The “Homosexual Agenda” v. Religious Freedom?
Hastings, a state-funded institution, requires school clubs, in order to receive the benefits of official recognition, to adhere to the policy which prohibits discrimination on the basis of, among other things, religion and sexual orientation. CLS, which requires members and those wishing to hold leadership positions in the club to be professing Christians and to disavow “unrepentant participation in or advocacy of a sexually immoral lifestyle,” requested an exemption from these provisions in 2004, which Hastings refused. Although Hastings never denied CLS access to and use of school facililities, the decision meant CLS could not make use of benefits offered to official school clubs, including limited funding from student activity fees.
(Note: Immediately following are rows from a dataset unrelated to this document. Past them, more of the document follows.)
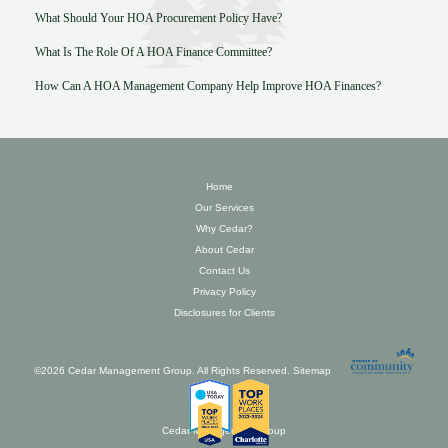
What Should Your HOA Procurement Policy Have?
What Is The Role Of A HOA Finance Committee?
How Can A HOA Management Company Help Improve HOA Finances?
Home
Our Services
Why Cedar?
About Cedar
Contact Us
Privacy Policy
Disclosures for Clients
©2026 Cedar Management Group. All Rights Reserved.
Sitemap
Cedar Management Group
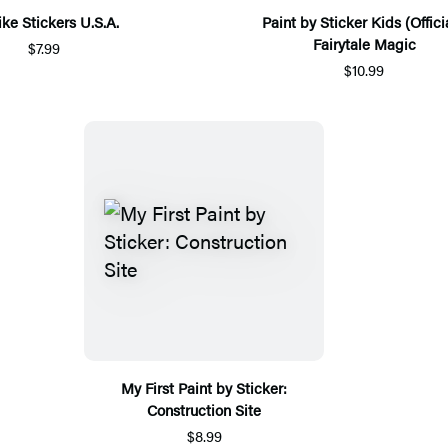
ike Stickers U.S.A.
Paint by Sticker Kids (Officia
Fairytale Magic
$7.99
$10.99
My First Paint by Sticker:
Construction Site
$8.99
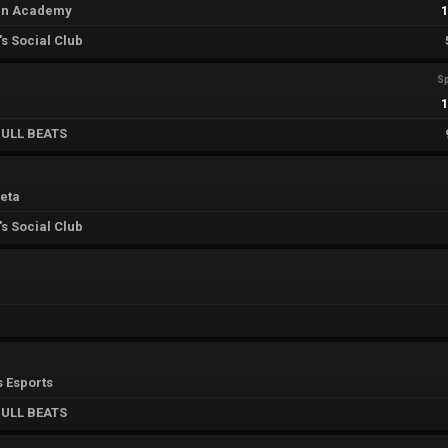
án Academy
s Social Club
Sp
ULL BEATS
eta
s Social Club
s Esports
ULL BEATS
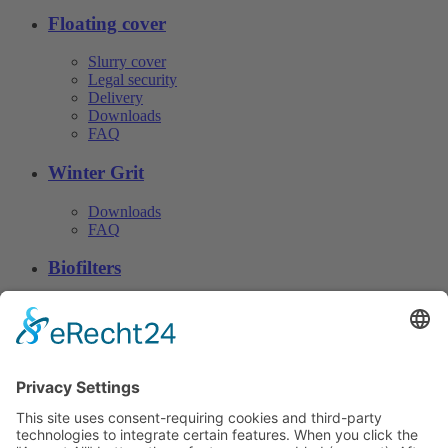
Floating cover
Slurry cover
Legal security
Delivery
Downloads
FAQ
Winter Grit
Downloads
FAQ
Biofilters
Downloads
FAQ
Download
© CN Consulting 2026
Phone. +49 4152 40 81 · Fax:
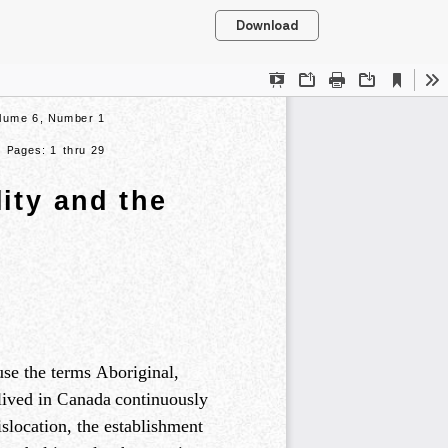
Download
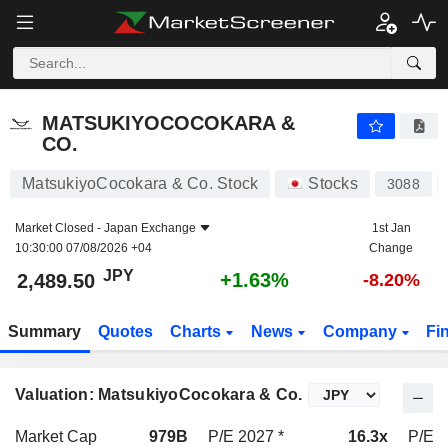
MATSUKIYOCOCOKARA & CO.
2,489.50
¥
+1.63%
MATSUKIYOCOCOKARA &
CO.
MatsukiyoCocokara & Co. Stock
Stocks
3088
Market Closed -
Japan Exchange
1st Jan
10:30:00 07/08/2026 +04
Change
JPY
+1.63%
2,489.50
-8.20%
Summary
Quotes
Charts
News
Company
Fi
Valuation: MatsukiyoCocokara & Co.
Market Cap
979B
P/E 2027 *
16.3x
P/E 2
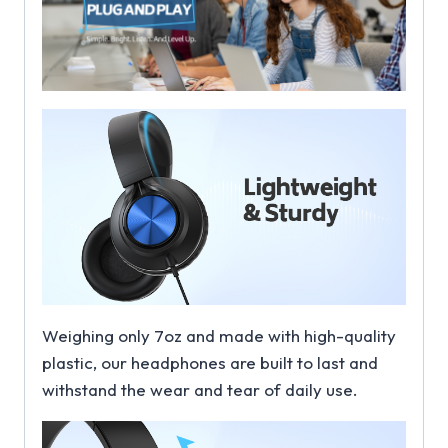
Weighing only 7oz and made with high-quality
plastic, our headphones are built to last and
withstand the wear and tear of daily use.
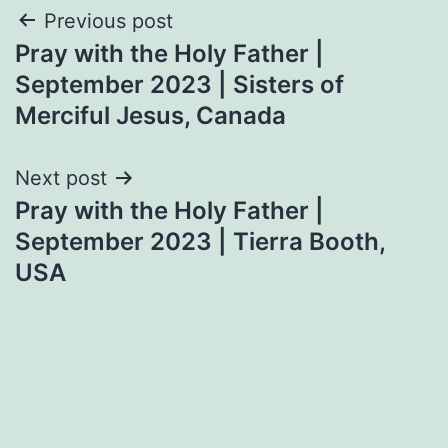
Post
Previous post
Pray with the Holy Father |
navigation
September 2023 | Sisters of
Merciful Jesus, Canada
Next post
Pray with the Holy Father |
September 2023 | Tierra Booth,
USA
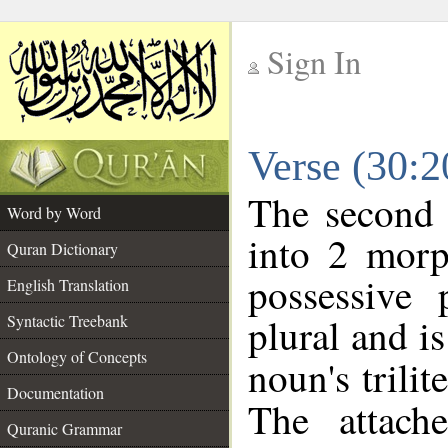
Sign In
__
Verse (30:
__
The second 
Word by Word
into 2 morp
Quran Dictionary
possessive
English Translation
plural and is
Syntactic Treebank
Ontology of Concepts
noun's trilit
Documentation
The attach
Quranic Grammar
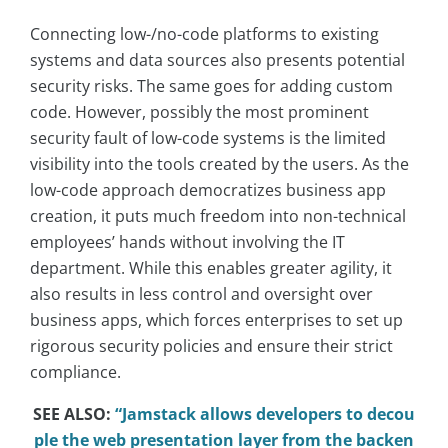
Connecting low-/no-code platforms to existing
systems and data sources also presents potential
security risks. The same goes for adding custom
code. However, possibly the most prominent
security fault of low-code systems is the limited
visibility into the tools created by the users. As the
low-code approach democratizes business app
creation, it puts much freedom into non-technical
employees’ hands without involving the IT
department. While this enables greater agility, it
also results in less control and oversight over
business apps, which forces enterprises to set up
rigorous security policies and ensure their strict
compliance.
SEE ALSO:
“Jamstack allows developers to decou
ple the web presentation layer from the backen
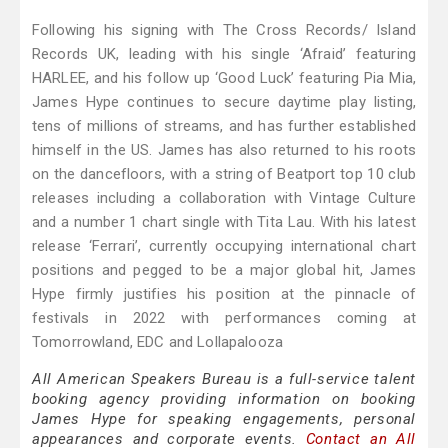
Following his signing with The Cross Records/ Island
Records UK, leading with his single ‘Afraid’ featuring
HARLEE, and his follow up ‘Good Luck’ featuring Pia Mia,
James Hype continues to secure daytime play listing,
tens of millions of streams, and has further established
himself in the US. James has also returned to his roots
on the dancefloors, with a string of Beatport top 10 club
releases including a collaboration with Vintage Culture
and a number 1 chart single with Tita Lau. With his latest
release ‘Ferrari’, currently occupying international chart
positions and pegged to be a major global hit, James
Hype firmly justifies his position at the pinnacle of
festivals in 2022 with performances coming at
Tomorrowland, EDC and Lollapalooza
All American Speakers Bureau is a full-service talent
booking agency providing information on booking
James Hype for speaking engagements, personal
appearances and corporate events.
Contact an All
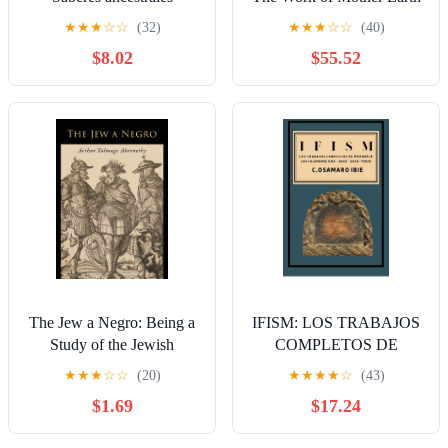
afrocubanos: Cosmogonía
in Trinidad (Cambridge
★
★
★
☆
☆
(32)
★
★
★
☆
☆
(40)
Madre-Tierra, Árbol de la
Studies in Social and
$8.02
$55.52
Vida (Spanish Edition)
Cultural Anthropology,
Series Number 90)
The Jew a Negro: Being a
IFISM: LOS TRABAJOS
Study of the Jewish
COMPLETOS DE
Ancestry from an Impartial
ORUNMILA
★
★
★
☆
☆
(20)
★
★
★
★
☆
(43)
Standpoint
VOLÚMENES DIEZ-
$1.69
$17.24
ONCE-DOCE-TRECE
(Spanish Edition)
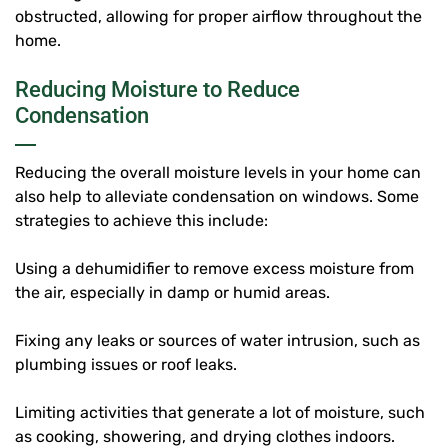
obstructed, allowing for proper airflow throughout the
home.
Reducing Moisture to Reduce
Condensation
Reducing the overall moisture levels in your home can
also help to alleviate condensation on windows. Some
strategies to achieve this include:
Using a dehumidifier to remove excess moisture from
the air, especially in damp or humid areas.
Fixing any leaks or sources of water intrusion, such as
plumbing issues or roof leaks.
Limiting activities that generate a lot of moisture, such
as cooking, showering, and drying clothes indoors.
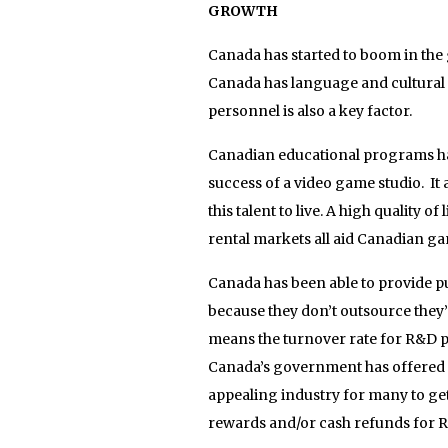
GROWTH
Canada has started to boom in the 
Canada has language and cultural ov
personnel is also a key factor.
Canadian educational programs have
success of a video game studio. It 
this talent to live. A high quality
rental markets all aid Canadian ga
Canada has been able to provide pu
because they don’t outsource they’
means the turnover rate for R&D p
Canada’s government has offered 
appealing industry for many to get 
rewards and/or cash refunds for R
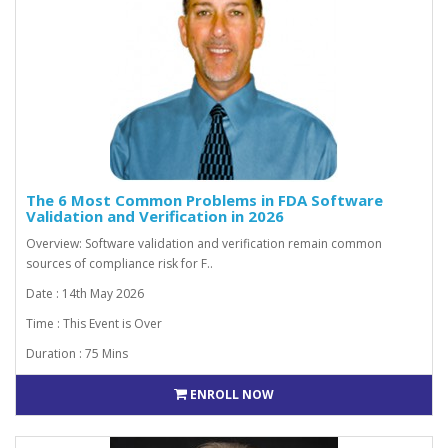
The 6 Most Common Problems in FDA Software
Validation and Verification in 2026
Overview: Software validation and verification remain common
sources of compliance risk for F..
Date : 14th May 2026
Time : This Event is Over
Duration : 75 Mins
ENROLL NOW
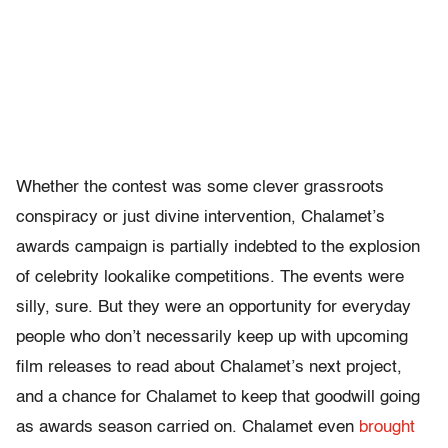
Whether the contest was some clever grassroots
conspiracy or just divine intervention, Chalamet’s
awards campaign is partially indebted to the explosion
of celebrity lookalike competitions. The events were
silly, sure. But they were an opportunity for everyday
people who don’t necessarily keep up with upcoming
film releases to read about Chalamet’s next project,
and a chance for Chalamet to keep that goodwill going
as awards season carried on. Chalamet even
brought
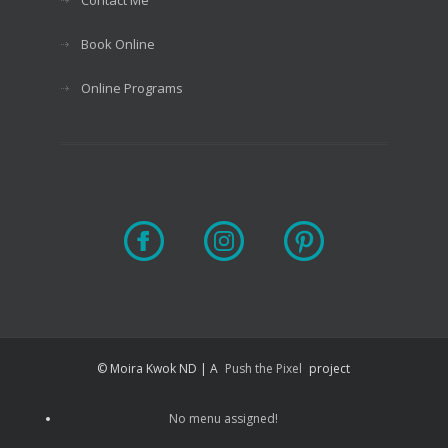
Book Online
Online Programs
© Moira Kwok ND | A
Push the Pixel
project
No menu assigned!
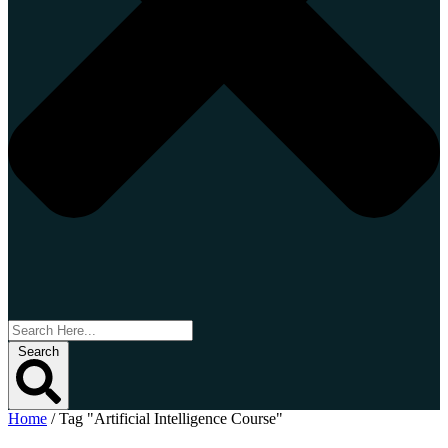
Search
Home
/
Tag "Artificial Intelligence Course"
CLS sued in October 2004, lost both at the trial and appellate court levels, and then appealed to the Supreme Court.
CLS’s mission, according to its Web site, is “to inspire, encourage, and equip lawyers and law students, both individually and in community, to proclaim, love and serve Jesus Christ through the study and practice of law, the provision of legal assistance to the poor, and the defense of religious freedom and sanctity of human life.” Through its Law School Ministries, it “encourages students in faith, connection with Christian mentors, professional development, exposure to other Christian students, and future employment. As many secular law schools have abandoned traditional education concerning the origins of law, increasing emphasis is placed on the foundations and practices which integrate faith and practice.”
The case drew a great deal of attention and an unusual number—39—of amicus briefs because of the collision of the non-discrimination policy and CLS’s claim to religious liberty, a collision the religious right has fostered and sued over for two decades. Alan Sears, the president of the Alliance Defense Fund (which is CLS’s co-counsel in the case), told the Values Voters Summit in 2007, “the homosexual agenda and religious freedom are on a collision course,” and claimed the goals of the “homosexual agenda” included silencing religious speech. Both CLS and ADF have portrayed the Hastings case as a crucial test of whether Christians’ religious liberties were being impinged upon by the law school’s alleged “viewpoint discrimination.” Writing about the case, Brad Tupi, an ADF-affiliated attorney, maintained:
Christian Legal Society v. Martinez is another example of the conflict between secular morality and religious morality. In secular morality, homosexuality is a wholesome lifestyle choice and should not be the subject of criticism or discrimination. In religious morality, homosexuality is sinful conduct. Where institutions include ‘sexual orientation’ in their diversity and non-discrimination policies, people of faith sometimes find themselves under pressure to surrender their religious beliefs.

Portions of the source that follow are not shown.